This manuscript was submitted as 'Application Report' and should be reviewed along the following dimensions: (1) Quality, importance, and impact of the described application (convincing evidence must be provided). (2) Clarity and readability of the describing paper, which shall convey to the reader the key ideas regarding the application of Semantic Web technologies in the application.

This paper presents an application that aims to discover spatio-temporal relationships among ships (vessels), as well as geo-located areas, from a steam of incoming data.

While the system has an interesting use case with real data, there are several issues that raise important questions in different aspects. First, it is not too clear why using semantic technologies (e.g. RDF for representing data) is appropriate for this use case. Streams of RDF data are quite verbose, and while they might be interesting in some cases, they have shown important overhead for querying, processing, transmission, windowing, etc. For spatial-heavy processing, it is not clear why this approach would be advantageous compared to non-Semantic-Web approaches. Second, there seems to be a different understanding of what stream reasoning refers to, compared to the type of system that is presented. I elaborate more on this later. Third, The system described includes a set of experiments but there is a general lack of comparison with alternative solutions. Therefore, it is hard to assess if the numbers provided constitute a significant progress or not, or if they are comparable with non-SW systems. Fourth, the evaluation does not provide details in terms of how the system behaves with different types and numbers of relationships among ships and points of interest. This means, having an evaluation of how the system evolves, when changing the number and complexity of spatial relationships. Perhaps a synthetic dataset could be used in order to simulate these fluctuations in the data. Otherwise, the numbers provided do not provide more insight in this respect.

With these considerations in mind, the paper would require additional work to show clearer motivations to justify its technical choices. Furthermore, it would need to show in the evaluation more convincing results, including when possible the necessary comparisons with other laternatives, even beyond the scope of SW.

Some additional comments.
The authors claim to provide 'real time' spatio-temporal data analytics. However, the authors may want to revise this type of statements, given that 'real time' processing is a well-defined area in computer science, where time constraints and deadlines are very strictly defined. The paper does not seem to tackle real time computing in the proper sense of the term. Rather, it seem to provide 'online processing', with best-effort or no-strict guarantees.

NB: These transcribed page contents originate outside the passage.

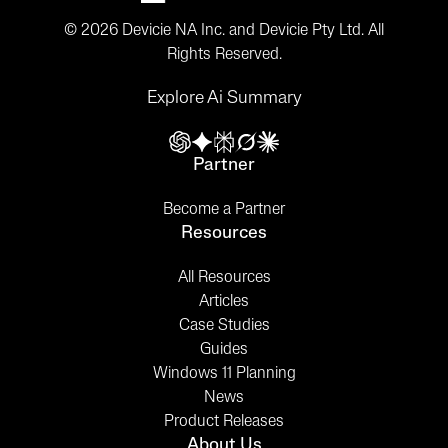
© 2026 Devicie NA Inc. and Devicie Pty Ltd. All
Rights Reserved.
Explore Ai Summary
Partner
Become a Partner
Resources
All Resources
Articles
Case Studies
Guides
Windows 11 Planning
News
Product Releases
About Us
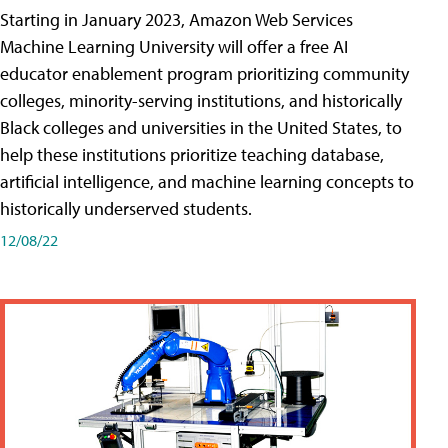
Starting in January 2023, Amazon Web Services
Machine Learning University will offer a free AI
educator enablement program prioritizing community
colleges, minority-serving institutions, and historically
Black colleges and universities in the United States, to
help these institutions prioritize teaching database,
artificial intelligence, and machine learning concepts to
historically underserved students.
12/08/22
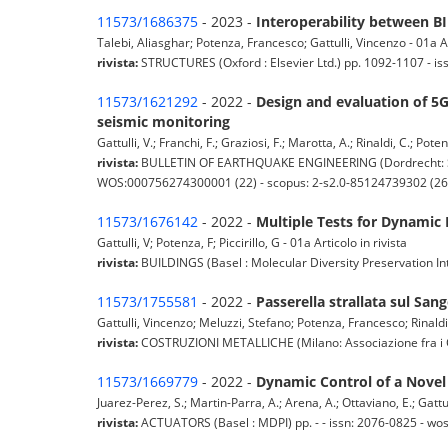
11573/1686375
- 2023 -
Interoperability between B
Talebi, Aliasghar; Potenza, Francesco; Gattulli, Vincenzo - 01a Ar
rivista:
STRUCTURES (Oxford : Elsevier Ltd.) pp. 1092-1107 - i
11573/1621292
- 2022 -
Design and evaluation of 5G
seismic monitoring
Gattulli, V.; Franchi, F.; Graziosi, F.; Marotta, A.; Rinaldi, C.; Pote
rivista:
BULLETIN OF EARTHQUAKE ENGINEERING (Dordrecht: Sprin
WOS:000756274300001 (22) - scopus: 2-s2.0-85124739302 (26
11573/1676142
- 2022 -
Multiple Tests for Dynamic 
Gattulli, V; Potenza, F; Piccirillo, G - 01a Articolo in rivista
rivista:
BUILDINGS (Basel : Molecular Diversity Preservation In
11573/1755581
- 2022 -
Passerella strallata sul Sa
Gattulli, Vincenzo; Meluzzi, Stefano; Potenza, Francesco; Rinaldi, 
rivista:
COSTRUZIONI METALLICHE (Milano: Associazione fra i Costru
11573/1669779
- 2022 -
Dynamic Control of a Novel
Juarez-Perez, S.; Martin-Parra, A.; Arena, A.; Ottaviano, E.; Gattulli
rivista:
ACTUATORS (Basel : MDPI) pp. - - issn: 2076-0825 - w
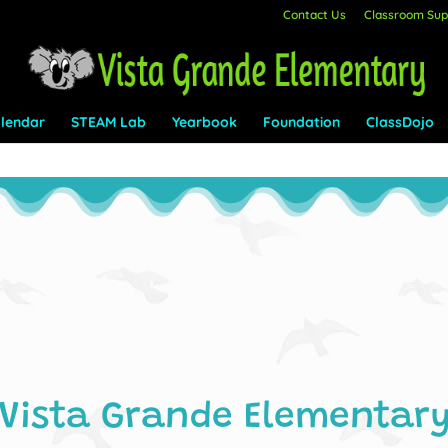
Contact Us
Classroom Supp
lendar
STEAM Lab
Yearbook
Foundation
ClassDojo
Vista Grande Elementar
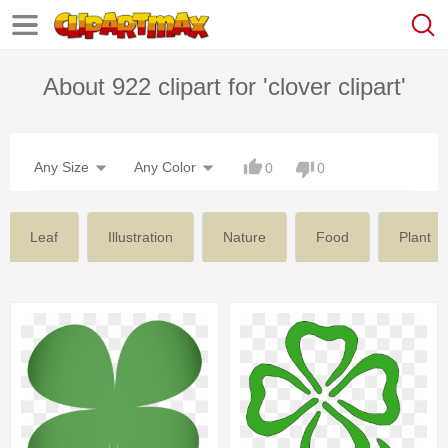
About 922 clipart for 'clover clipart'
Any Size
Any Color
0
0
Leaf
Illustration
Nature
Food
Plant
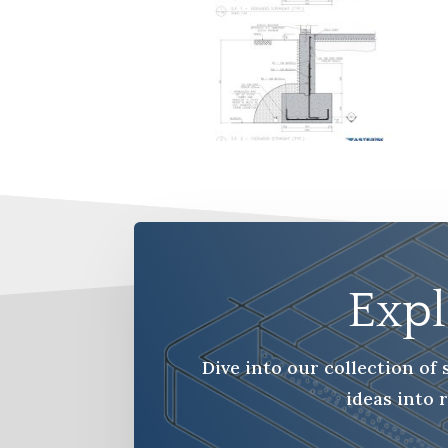
Expl
Dive into our collection o
ideas into 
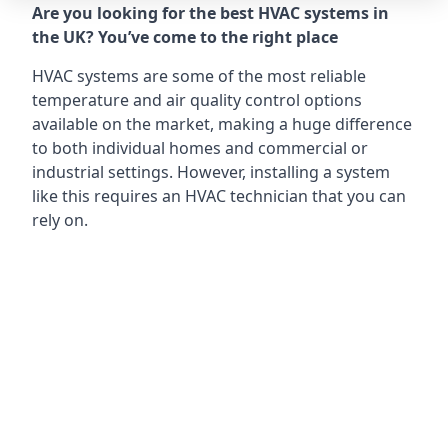
Are you looking for the best HVAC systems in
the UK? You’ve come to the right place
HVAC systems are some of the most reliable
temperature and air quality control options
available on the market, making a huge difference
to both individual homes and commercial or
industrial settings. However, installing a system
like this requires an HVAC technician that you can
rely on.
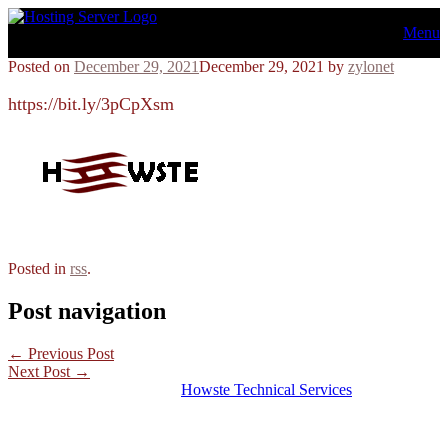
Skip
Menu
to
content
Posted on
December 29, 2021
December 29, 2021
by
zylonet
https://bit.ly/3pCpXsm
Posted in
rss
.
Post navigation
←
Previous Post
Next Post
→
© 2026 Hosting Server for
Howste Technical Services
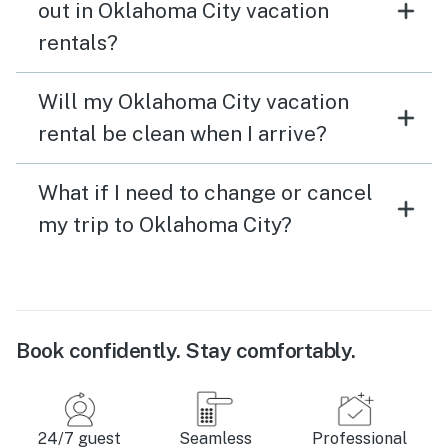
out in Oklahoma City vacation
rentals?
Will my Oklahoma City vacation
rental be clean when I arrive?
What if I need to change or cancel
my trip to Oklahoma City?
Book confidently. Stay comfortably.
24/7 guest
Seamless
Professional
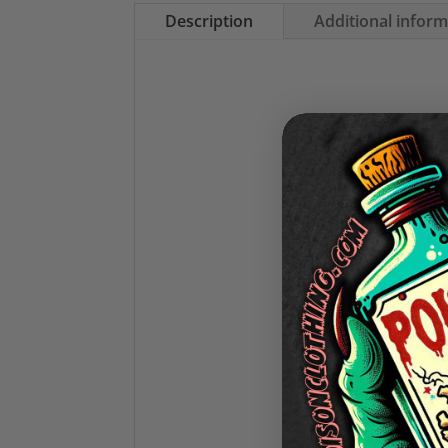
Description
Additional infor
Stay warm in st
✧1
✧Fe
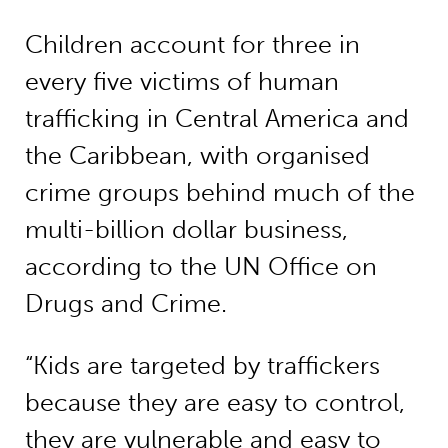
Children account for three in
every five victims of human
trafficking in Central America and
the Caribbean, with organised
crime groups behind much of the
multi-billion dollar business,
according to the UN Office on
Drugs and Crime.
“Kids are targeted by traffickers
because they are easy to control,
they are vulnerable and easy to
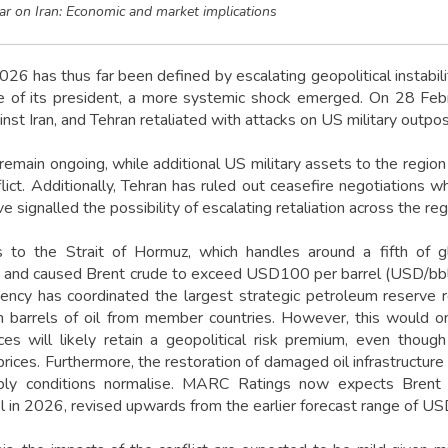
ar on Iran: Economic and market implications
026 has thus far been defined by escalating geopolitical instabil
e of its president, a more systemic shock emerged. On 28 Febr
inst Iran, and Tehran retaliated with attacks on US military outpo
 remain ongoing, while additional US military assets to the region
lict. Additionally, Tehran has ruled out ceasefire negotiations wh
e signalled the possibility of escalating retaliation across the reg
s to the Strait of Hormuz, which handles around a fifth of gl
 and caused Brent crude to exceed USD100 per barrel (USD/bbl). 
ncy has coordinated the largest strategic petroleum reserve r
n barrels of oil from member countries. However, this would 
ces will likely retain a geopolitical risk premium, even thou
ices. Furthermore, the restoration of damaged oil infrastructure i
ply conditions normalise. MARC Ratings now expects Bren
in 2026, revised upwards from the earlier forecast range of U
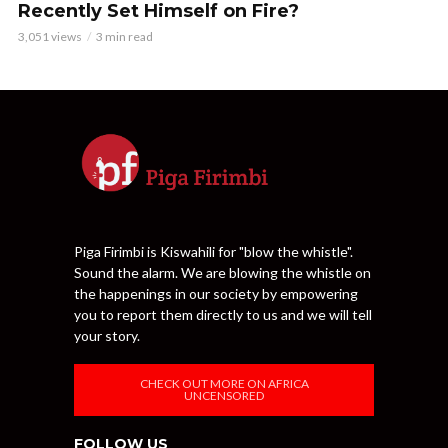
Recently Set Himself on Fire?
3,051 views
3 min read
Piga Firimbi is Kiswahili for "blow the whistle".
Sound the alarm. We are blowing the whistle on
the happenings in our society by empowering
you to report them directly to us and we will tell
your story.
CHECK OUT MORE ON AFRICA
UNCENSORED
FOLLOW US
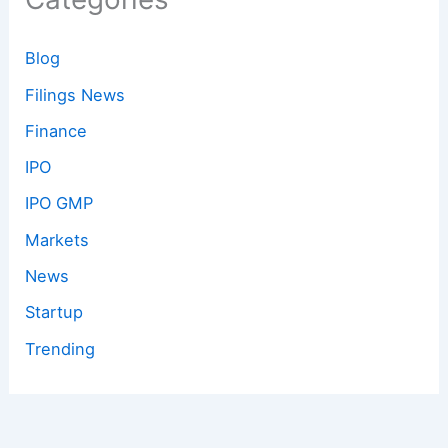
Blog
Filings News
Finance
IPO
IPO GMP
Markets
News
Startup
Trending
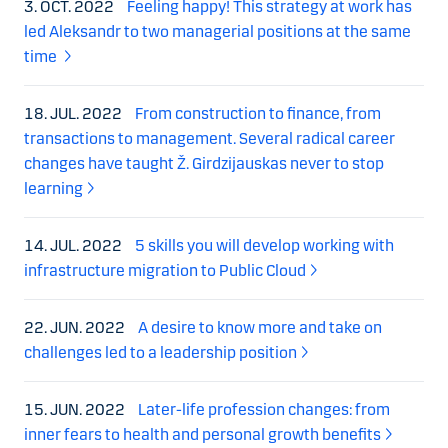
3. OCT. 2022
Feeling happy! This strategy at work has
led Aleksandr to two managerial positions at the same
time
18. JUL. 2022
From construction to finance, from
transactions to management. Several radical career
changes have taught Ž. Girdzijauskas never to stop
learning
14. JUL. 2022
5 skills you will develop working with
infrastructure migration to Public Cloud
22. JUN. 2022
A desire to know more and take on
challenges led to a leadership position
15. JUN. 2022
Later-life profession changes: from
inner fears to health and personal growth benefits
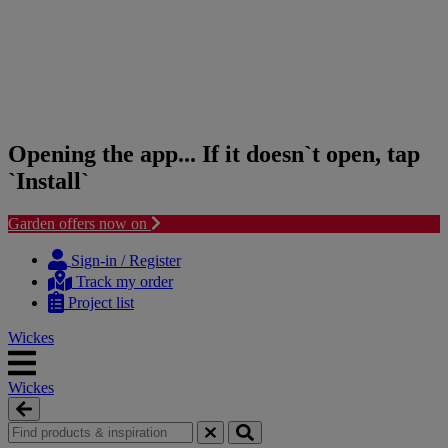
Opening the app... If it doesn`t open, tap
`Install`
Garden offers now on
Skip
Skip
to
to
Sign-in / Register
content
navigation
Track my order
menu
Project list
Wickes
Wickes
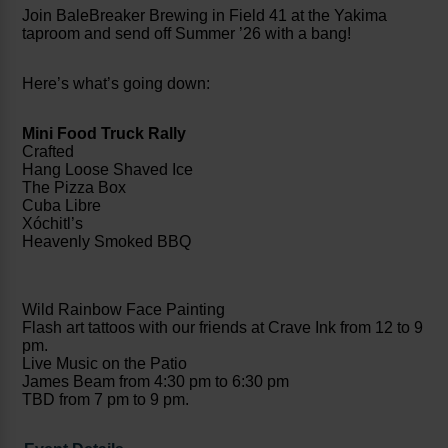
Join BaleBreaker Brewing in Field 41 at the Yakima
taproom and send off Summer ’26 with a bang!
Here’s what’s going down:
Mini Food Truck Rally
Crafted
Hang Loose Shaved Ice
The Pizza Box
Cuba Libre
Xóchitl’s
Heavenly Smoked BBQ
Wild Rainbow Face Painting
Flash art tattoos with our friends at Crave Ink from 12 to 9
pm.
Live Music on the Patio
James Beam from 4:30 pm to 6:30 pm
TBD from 7 pm to 9 pm.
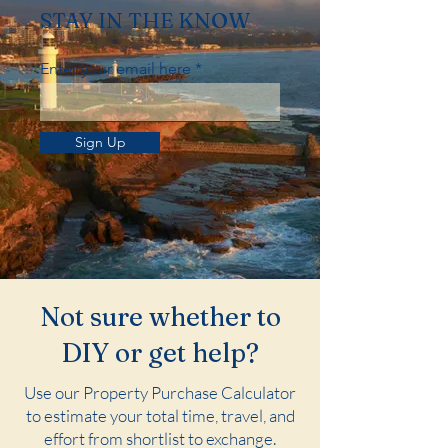
STAY IN THE KNOW
Enter your email here
Sign Up
Not sure whether to
DIY or get help?
Use our Property Purchase Calculator
to estimate your total time, travel, and
effort from shortlist to exchange.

The paper describes the system as a stream reasoning platform. IT would be important to clarify what type of reasoning is really supported by the system. The techniques described seem to be more related to spatio-temporal indexing than to stream reasoning. Otherwise I see no details concerning the expressiveness of the reasoning task, i.e. in terms of the ontology complexity. It might be the case that this is a terminology problem, and maybe that authors call stream reasoning to this type of spatio-temporal detection technique.

The application presented in the paper is rather a prototype and not a deployed application. If it is only a prototype and not a deployed application for the vessels, it might be questionable if the paper fits as an application report. Otherwise, the paper should provide more details about its deployment in this real use-case scenario.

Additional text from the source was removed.